Is net income the same as EBITDA?

No. EBITDA: Earnings Before Interest, Tax, Depreciation, and Amortization, adds those four items back to net income, or equivalently takes operating profit before depreciation. It is a higher figure than net income because it excludes the cost of debt financing, tax obligations, and non-cash asset charges. EBITDA is used in valuation and lending because it approximates cash generation from operations before financing choices and accounting policies are applied. Net income is the actual bottom-line profit after all of those factors are included.

How does net income flow to the balance sheet?

Net income increases retained earnings, which is a component of equity on the balance sheet. If the business distributes dividends or owner draws from that income, retained earnings increase by net income minus distributions. A business that earns $78,700 in net income and pays $20,000 in owner distributions adds $58,700 to its retained earnings balance. Over time, consistent net income builds equity; consistent net losses erode it. The balance sheet and the income statement are connected through this retained earnings link.

Can net income be positive in a period when revenue falls?

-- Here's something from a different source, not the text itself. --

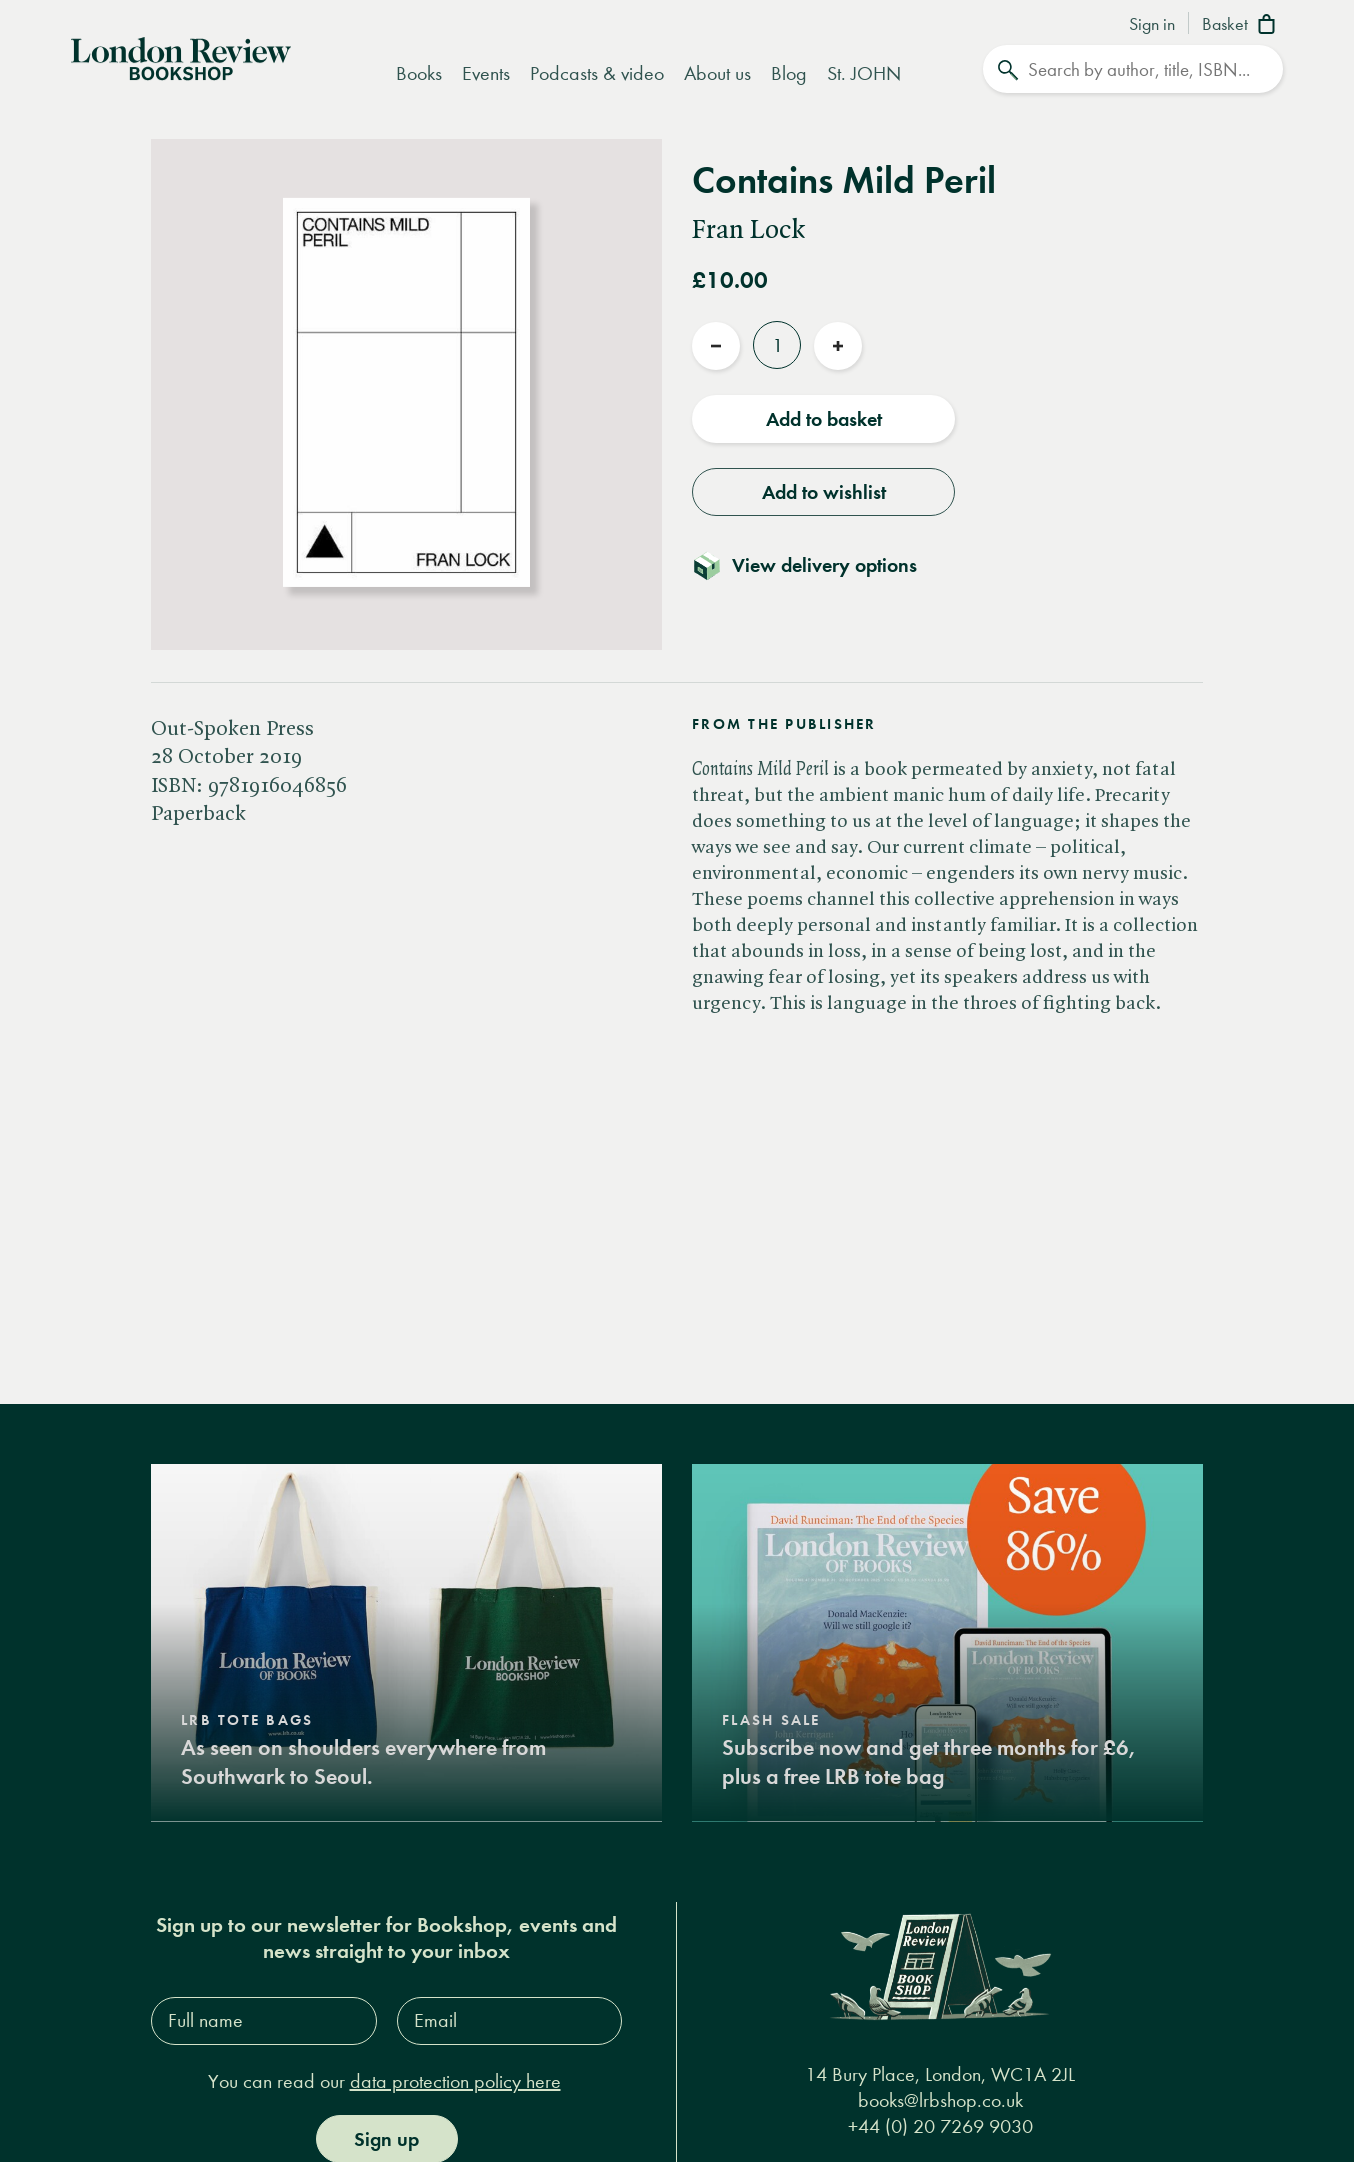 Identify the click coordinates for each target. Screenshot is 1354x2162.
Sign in (1152, 25)
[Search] (1133, 69)
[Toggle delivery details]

Yes, if costs fall faster than revenue. A business that cuts expenses proportionally more than revenue declines can improve its net income margin even as the top line shrinks. This is most likely when variable costs, those tied directly to revenue volume, are the dominant cost type, and when fixed costs have been restructured downward. Whether improving net income through cost reduction while revenue falls is a healthy or concerning sign depends on why revenue is falling and whether the cost reductions are sustainable.